But when it comes to actual performance, don't kid yourself. A Wolf residential isn't much different from a Frigidaire or Maytag beyond marketing. In fact, few commercial manufacturers don't actually make the residential stoves using their names. Wolf residential, for instance, is made by Sub Zero. while Wolf commercial is made by Wolf. Typically the only components that cross the lines are knobs and badges.

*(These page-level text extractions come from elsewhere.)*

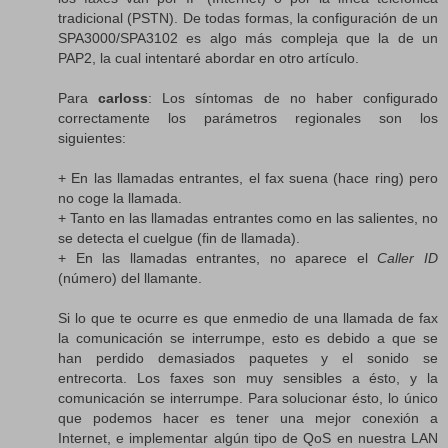
tradicional (PSTN). De todas formas, la configuración de un
SPA3000/SPA3102 es algo más compleja que la de un
PAP2, la cual intentaré abordar en otro artículo.
Para
carloss
: Los síntomas de no haber configurado
correctamente los parámetros regionales son los
siguientes:
+ En las llamadas entrantes, el fax suena (hace ring) pero
no coge la llamada.
+ Tanto en las llamadas entrantes como en las salientes, no
se detecta el cuelgue (fin de llamada).
+ En las llamadas entrantes, no aparece el
Caller ID
(número) del llamante.
Si lo que te ocurre es que enmedio de una llamada de fax
la comunicación se interrumpe, esto es debido a que se
han perdido demasiados paquetes y el sonido se
entrecorta. Los faxes son muy sensibles a ésto, y la
comunicación se interrumpe. Para solucionar ésto, lo único
que podemos hacer es tener una mejor conexión a
Internet, e implementar algún tipo de QoS en nuestra LAN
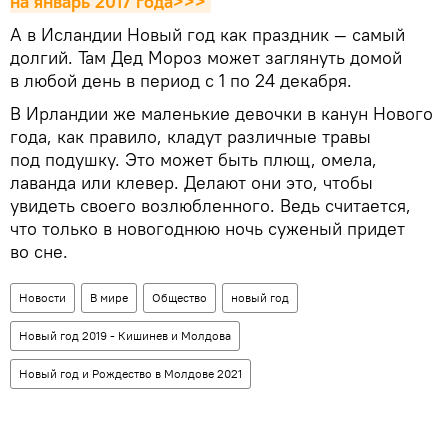
на январь 2017 года>>>
А в Исландии Новый год как праздник — самый
долгий. Там Дед Мороз может заглянуть домой
в любой день в период с 1 по 24 декабря.
В Ирландии же маленькие девочки в канун Нового
года, как правило, кладут различные травы
под подушку. Это может быть плющ, омела,
лаванда или клевер. Делают они это, чтобы
увидеть своего возлюбленного. Ведь считается,
что только в новогоднюю ночь суженый придет
во сне.
Новости
В мире
Общество
новый год
Новый год 2019 - Кишинев и Молдова
Новый год и Рождество в Молдове 2021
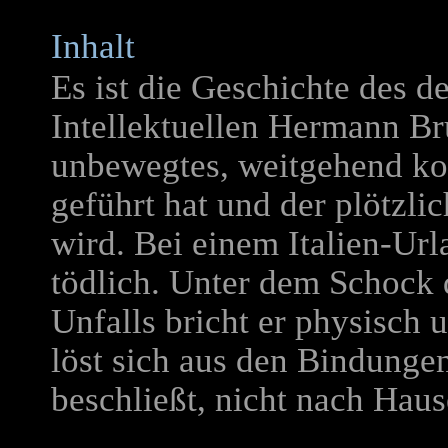
Inhalt
Es ist die Geschichte des d
Intellektuellen Hermann Bru
unbewegtes, weitgehend k
geführt hat und der plötzli
wird. Bei einem Italien-Ur
tödlich. Unter dem Schock 
Unfalls bricht er physisch
löst sich aus den Bindungen
beschließt, nicht nach Hau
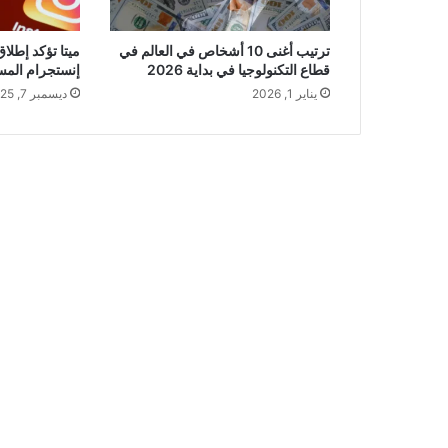
ترتيب أغنى 10 أشخاص في العالم في
ميتا تؤكد إطل
قطاع التكنولوجيا في بداية 2026
إنستجرام الم
يناير 1, 2026
ديسمبر 7, 2025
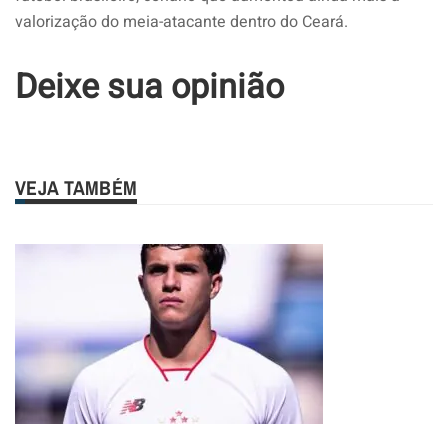
valorização do meia-atacante dentro do Ceará.
Deixe sua opinião
VEJA TAMBÉM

As a consumer, buying a complicated, high-ticket item like a stove, it's easy to start inventing distinctions where there isn't really much of a difference. That's what marketing, hype, and sales people working on commission are all about. Now, I'm not saying don't get one. The styling, the gimmicks, the heavy duty grates, etc., they're all worth something. Just try and keep some perspective. Don't spend more than you can comfortably afford on a stove, it won't make you a better cook.

Bottom-line useful are: 
1 slow burner;
2 fast burners;
Easy to clean top (that is incredibly important), preferably with "sealed" burners;
Same-height grates allowing you to slide pans from one burner to another;
Self cleaning oven;
Convection; and a
Good broiler
After that, it's mostly a question of having the right assortment of pans and _baterie de cuisine_. Save some dough on the stove. Also, save some dough on the pans. You don't need copper, and you don't need the finest All Clad either. You don't even need a "set." Be canny.

What to do with all that money I just saved you? Get a couple of John Boos cutting boards, an excellent chef's knife, and a way to keep all your knives sharp. Get your wife a present. Don't deny yourself kitchen gimmicks. And towels, get plenty of microfiber towels. Those suckers kick @$$.

Good luck,
BDL


----------



## meridor (Dec 17, 2011)

That's the best advice I have read online. Thanks. M


----------